Стены сверху донизу заполняли тома еврейской истории, их изучал Фейнгольд. Люси читала только одну книгу — «Эмму»[2], перечитывала ее снова и снова. У Фейнгольда был не «философский» ум. Его интересовали события. Люси любила размышлять и обдумывать. Она была немного умнее Фейнгольда. Чужим людям он казался очень мягким. Люси, когда молчала, походила на высоченного медного истукана.
Они оба преклонялись перед энциклопедическими знаниями, но — люди недалекие — толком не понимали, что они под этим подразумевают. Они казались себе детьми, игравшими в кукольный театр: могли заставить своих перчаточных кукол разыграть все что угодно, произносить любые реплики, содрогаться или скакать.

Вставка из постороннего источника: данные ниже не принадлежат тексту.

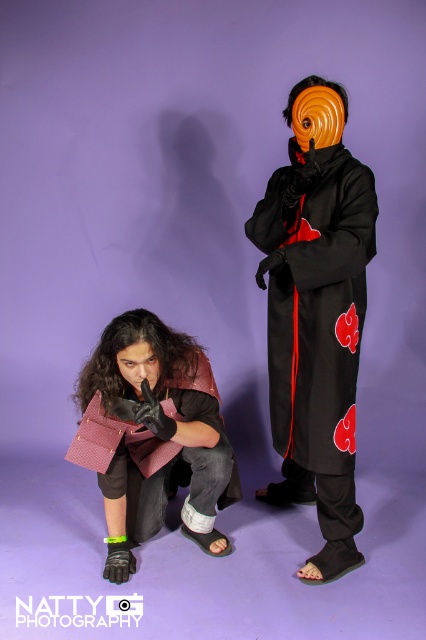 Question: Does black matte/soft fabric at center have a greater width compared to leather-like burgundy purse at lower left?

Choices:
 (A) no
 (B) yes

Answer: (A)

Question: Does black matte/soft fabric at center come in front of leather-like burgundy purse at lower left?

Choices:
 (A) no
 (B) yes

Answer: (A)

Question: Does black matte/soft fabric at center appear over leather-like burgundy purse at lower left?

Choices:
 (A) no
 (B) yes

Answer: (B)

Question: Which point appears farthest from the camera in this image?

Choices:
 (A) (198, 470)
 (B) (314, 477)

Answer: (B)

Question: Which point appears farthest from the camera in this image?

Choices:
 (A) (210, 387)
 (B) (359, 324)

Answer: (B)

Question: Which point is farther from the camera taking this photo?

Choices:
 (A) (328, 227)
 (B) (140, 384)

Answer: (A)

Они полагали, что душой и телом преданы «вымыслу». Это было не так. На самом деле их влекло напускное сострадание, а все потому, что их манила власть, сами же они никакой властью не обладали.
Их питало сострадание, ну а раз так, то и сплетни: кто уже десять лет не может завести детей, кто три раза подряд терял работу, над кем нависла угроза увольнения, чей агент уже не котируется, кто не может опубликовать второй роман, кто persona non grata в том или ином журнале, кто сильно пьет, кто склонен к самоубийству, кто тайно или демонстративно с кем спит, кого игнорируют, с кем считаются и с кем нет; и ко всем, кто хоть в какой-то мере был жертвой, они испытывали безудержную нежность. Кроме того, они всегда были готовы оказать «психологическую» помощь: выслушивали, оказывали услуги; словом, любой страдалец находил у них поддержку. Их тянуло к горемыкам.
Про себя они шутили: они, мол, «люди второго ряда». У Фейнгольда была работа второго ряда в издательстве второго ряда. Издатель Люси тоже был второго ряда, даже контора находилась на Второй авеню. Рецензии на их книги писали обозреватели второго ряда. Все их друзья были людьми второго ряда — не президенты, не партнеры в уважаемых фирмах, а редакторы и помощники продюсера, не гордые орлы интеллектуальных изданий, а заезженные клячи еврейских журнальчиков, не жестокие и бессердечные литературные критики, а блеклые и болтливые рецензенты. Знакомые драматурги были из тех, кто дальше занюханного экспериментального театра не метит и не поставил еще ни одной пьесы. Все знакомые художники были из тех, кто живет в мансарде и выставлялся лишь однажды, у сетчатого забора на уличном показе на Вашингтон-сквер весной. Какая низость, какая несправедливость; друзей своих они любили, но в дальние пещеры Нью-Йорка, ко львам звались другие люди — почему не они?